The Thong Pha Phum Provincial Court sentenced Premchai Karnasuta to 16 months in prison for weapons-related charges and conspiring to poach wildlife. The court found him not guilty of poaching a black panther in a wildlife sanctuary in a case that sent the nation into an uproar.
Surrounded by a throng of reporters outside the courthouse after the ruling, Premchai said “I’d like to say only one thing – I’m sorry.”
His three co-defendants were convicted of weapons- and poaching-related offenses. Thanee Toommat was the only defendant convicted of poaching and sentenced to 3 years and 5 months in prison.

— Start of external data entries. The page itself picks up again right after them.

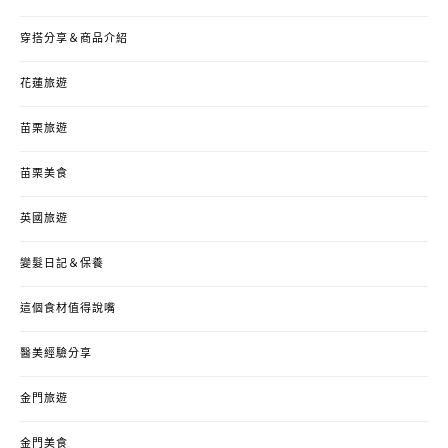
穿搭分享＆商品介紹
花蓮旅遊
苗栗旅遊
苗栗美食
英國旅遊
變髮日記＆保養
這個食材值得說嘴
醫美經驗分享
金門旅遊
金門美食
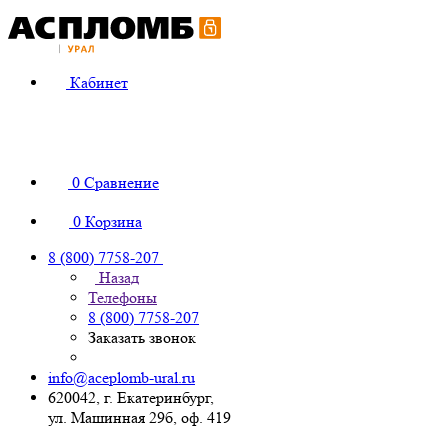
Кабинет
0
Сравнение
0
Корзина
8 (800) 7758-207
Назад
Телефоны
8 (800) 7758-207
Заказать звонок
info@aceplomb-ural.ru
620042, г. Екатеринбург,
ул. Машинная 29б, оф. 419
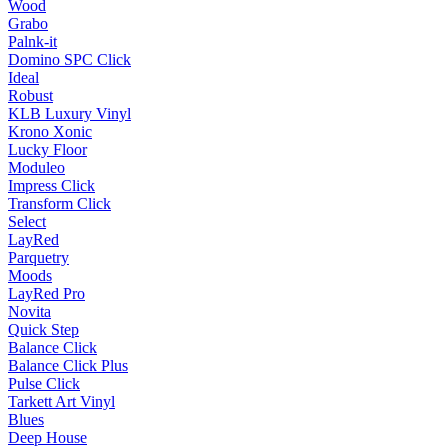
Wood
Grabo
Palnk-it
Domino SPC Click
Ideal
Robust
KLB Luxury Vinyl
Krono Xonic
Lucky Floor
Moduleo
Impress Click
Transform Click
Select
LayRed
Parquetry
Moods
LayRed Pro
Novita
Quick Step
Balance Click
Balance Click Plus
Pulse Click
Tarkett Art Vinyl
Blues
Deep House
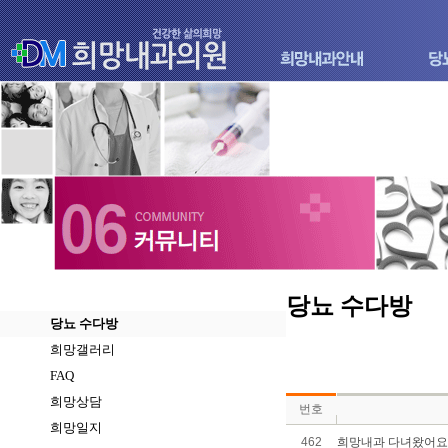
당뇨 수다방
당뇨 수다방
희망갤러리
FAQ
희망상담
번호
희망일지
462
희망내과 다녀왔어요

He and Premchai were collectively fined 2 million baht.
Yong Dodkrue and Natee Riamsaen received sentences of 13 months and 4 months in jail, respectively. Natee, who was a helper uninvolved in the hunt, was granted two years probation and fined 10,000 baht.

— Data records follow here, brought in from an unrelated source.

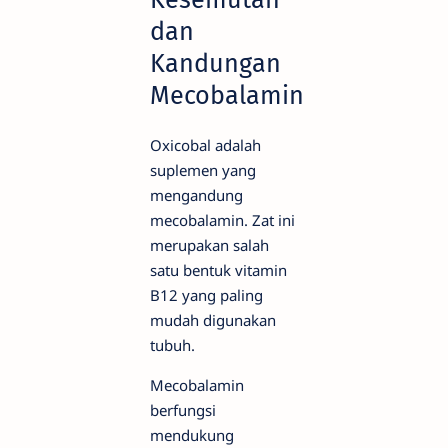
dan
Kandungan
Mecobalamin
Oxicobal adalah
suplemen yang
mengandung
mecobalamin. Zat ini
merupakan salah
satu bentuk vitamin
B12 yang paling
mudah digunakan
tubuh.
Mecobalamin
berfungsi
mendukung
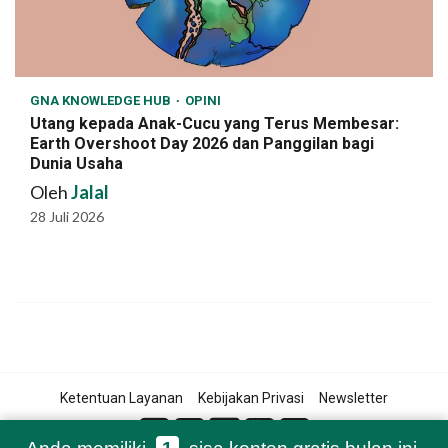
GNA KNOWLEDGE HUB
OPINI
Utang kepada Anak-Cucu yang Terus Membesar:
Earth Overshoot Day 2026 dan Panggilan bagi
Dunia Usaha
Oleh
Jalal
28 Juli 2026
Ketentuan Layanan
Kebijakan Privasi
Newsletter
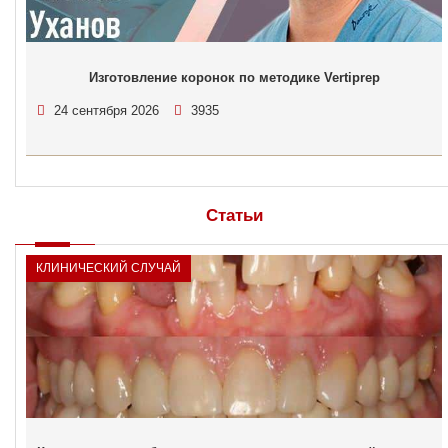
Изготовление коронок по методике Vertiprep
24 сентября 2026
3935
Статьи
КЛИНИЧЕСКИЙ СЛУЧАЙ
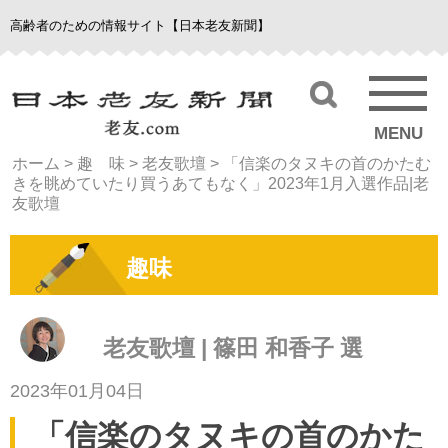
高齢者のための情報サイト【日本老友新聞】
MENU
ホーム
>
趣 味
>
老友歌壇
>
「信楽のタヌキの首のかたむ
きを眺めていたり買うあてもなく」2023年1月入選作品|老
友歌壇
趣味
老友歌壇 | 篠田 和香子 選
2023年01月04日
「信楽のタヌキの首のかた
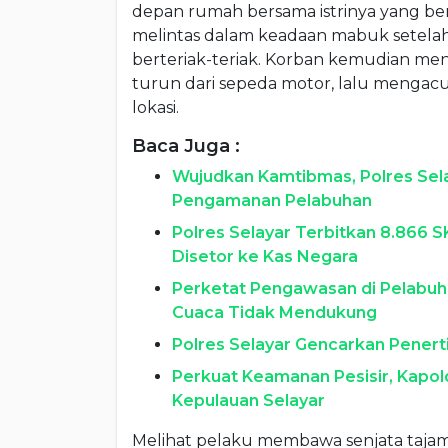
depan rumah bersama istrinya yang bers
melintas dalam keadaan mabuk setel
berteriak-teriak. Korban kemudian men
turun dari sepeda motor, lalu mengac
lokasi.
Baca Juga :
Wujudkan Kamtibmas, Polres Selay
Pengamanan Pelabuhan
Polres Selayar Terbitkan 8.866 
Disetor ke Kas Negara
Perketat Pengawasan di Pelabuha
Cuaca Tidak Mendukung
Polres Selayar Gencarkan Penerti
Perkuat Keamanan Pesisir, Kapold
Kepulauan Selayar
Melihat pelaku membawa senjata taja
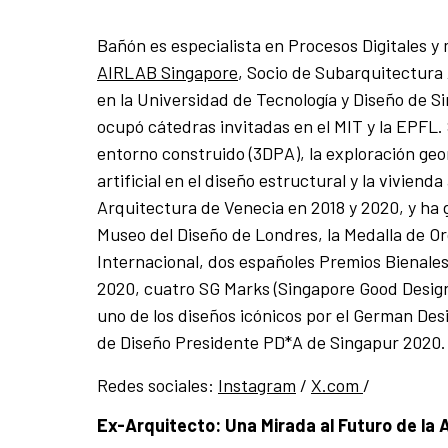
Bañón es
especialista en Procesos Digitales 
AIRLAB Singapore
, Socio de Subarquitectura 
en la Universidad de Tecnología y Diseño de S
ocupó cátedras invitadas en el MIT y la EPFL.
entorno construido (3DPA), la exploración geom
artificial en el diseño estructural y la vivienda
Arquitectura de Venecia en 2018 y 2020, y ha
Museo del Diseño de Londres, la Medalla de Or
Internacional, dos españoles
Premios Bienales
2020, cuatro SG Marks (Singapore Good Design
uno de los diseños icónicos por el German Des
de Diseño Presidente PD*A de Singapur 2020.
Redes sociales:
Instagram
/
X.com
/
Ex-Arquitecto: Una Mirada al Futuro de la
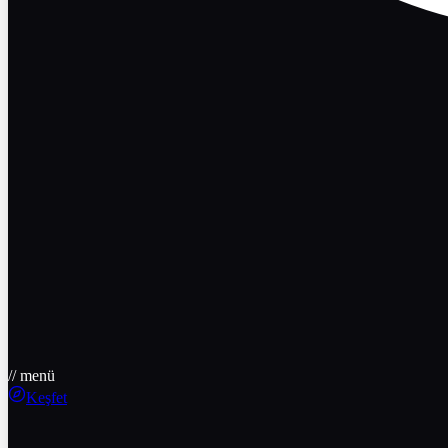
// menü
Keşfet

Premchai and the other two were not granted probation by the court. His lawyers are expected to file an appeal.
All defendants except Premchai were convicted of possessing remains of a black panther. The tycoon was convicted of possessing remains of a wild pheasant. The three men were freed on bonds ranging from 400,000 baht to 500,000 each soon after the verdict was read.

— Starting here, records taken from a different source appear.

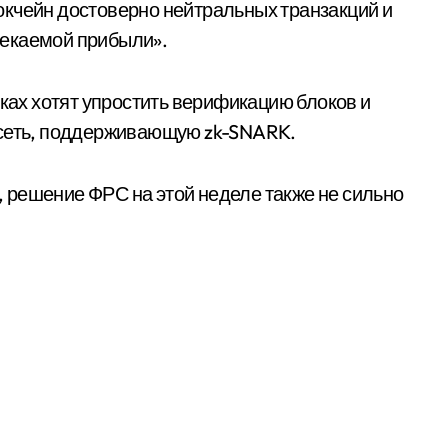
окчейн достоверно нейтральных транзакций и
лекаемой прибыли».
мках хотят упростить верификацию блоков и
 сеть, поддерживающую zk-SNARK.
 решение ФРС на этой неделе также не сильно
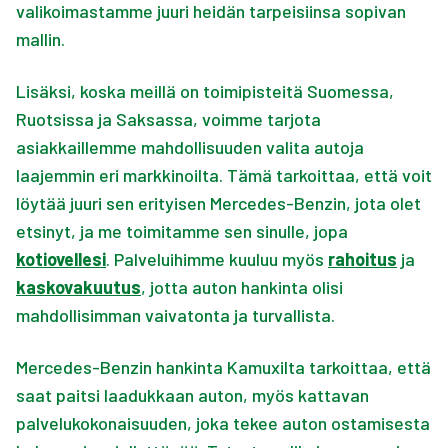
valikoimastamme juuri heidän tarpeisiinsa sopivan
mallin.
Lisäksi, koska meillä on toimipisteitä Suomessa,
Ruotsissa ja Saksassa, voimme tarjota
asiakkaillemme mahdollisuuden valita autoja
laajemmin eri markkinoilta. Tämä tarkoittaa, että voit
löytää juuri sen erityisen Mercedes-Benzin, jota olet
etsinyt, ja me toimitamme sen sinulle, jopa
kotiovellesi
. Palveluihimme kuuluu myös
rahoitus
ja
kaskovakuutus
, jotta auton hankinta olisi
mahdollisimman vaivatonta ja turvallista.
Mercedes-Benzin hankinta Kamuxilta tarkoittaa, että
saat paitsi laadukkaan auton, myös kattavan
palvelukokonaisuuden, joka tekee auton ostamisesta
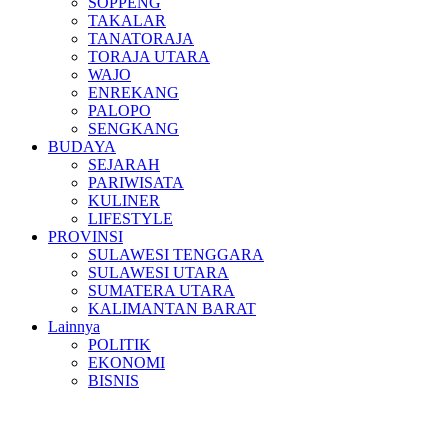
SOPPENG
TAKALAR
TANATORAJA
TORAJA UTARA
WAJO
ENREKANG
PALOPO
SENGKANG
BUDAYA
SEJARAH
PARIWISATA
KULINER
LIFESTYLE
PROVINSI
SULAWESI TENGGARA
SULAWESI UTARA
SUMATERA UTARA
KALIMANTAN BARAT
Lainnya
POLITIK
EKONOMI
BISNIS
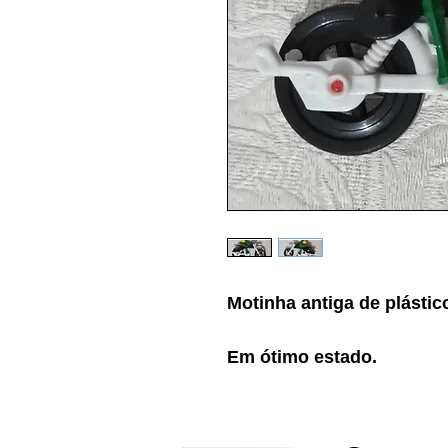
Motinha antiga de plástic
Em ótimo estado.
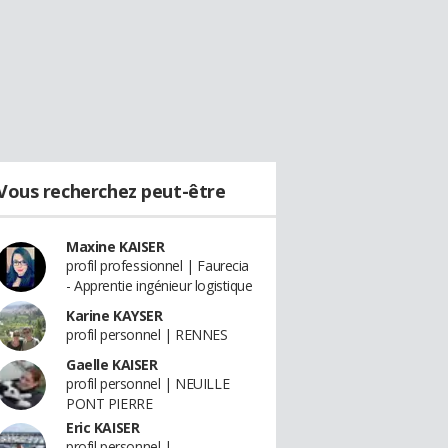
Vous recherchez peut-être
Maxine KAISER
profil professionnel | Faurecia
- Apprentie ingénieur logistique
Karine KAYSER
profil personnel | RENNES
Gaelle KAISER
profil personnel | NEUILLE
PONT PIERRE
Eric KAISER
profil personnel |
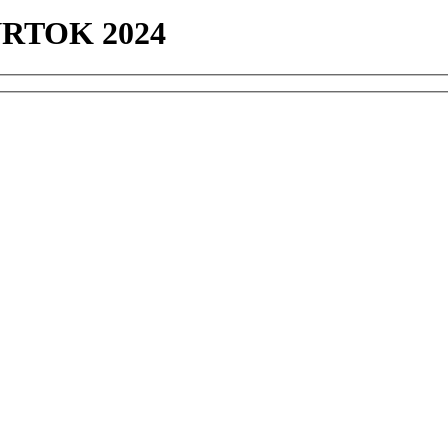
TVRTOK 2024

Wichien Chinnawong, the ranger who arrested Premchai and was hailed for standing up against the wealthy and powerful, said after the court ruling that he was satisfied that justice was served to the black panther. Wichien was one of the plaintiffs in the case which ultimately led to the trial on a reduced set of six counts.
Deputy police commissioner Srivara Rangsibrahmanakul welcomed the verdict, saying he was “relieved” that Premchai and his party were found guilty. Srivara, who was criticized for kowtowing to Premchai after the crime, said the police did their best in investigating the case.
Gen. Srivara added that Premchai still faces a charge of possessing ivory stemming from a subsequent search of his mansion. That trial is underway with a verdict expected in June.
The 64-year-old president of construction conglomerate Italian-Thai and his co-defendants were arrested early last year at a campsite in the Thung Yai Naresuan Wildlife Sanctuary, where authorities found firearms and animal remains, including those of a protected black panther.
Premchai’s arrest provoked an outpouring of anger and low expectations that such a powerful figure would be tried fairly. The black panther became a cause celebre in a spasm of activism that enjoyed wide public support.
“People are assuming we already won. But don’t forget that this case still has to go to the Court of First Instance and the Supreme Court. So in the end, he might not have to step into jail at all,” said Thatchapong, who led a group of activists called T’Challa for the protagonist of “Black Panther.”
“This is only his first offense. He is powerful, and people might forget about the case going forward,” Thatchapong said.
The Seub Nakhasathien Foundation, which was named after a renowned activist who committed suicide to provoke awareness of wildlife conservation, released a statement thanking those who helped push the case toward resolution.
“We’d like to commend the staff of the Thung Yai Naresuan Wildlife Sanctuary for their bravery in carrying out their duty and arresting the four defendants, and all the people who kept close watch on the case … until the guilty parties received punishment under the law,” the statement read. “Although the verdict might not fully satisfy the public, we believe the poaching case … is an important lesson to all Thai people.”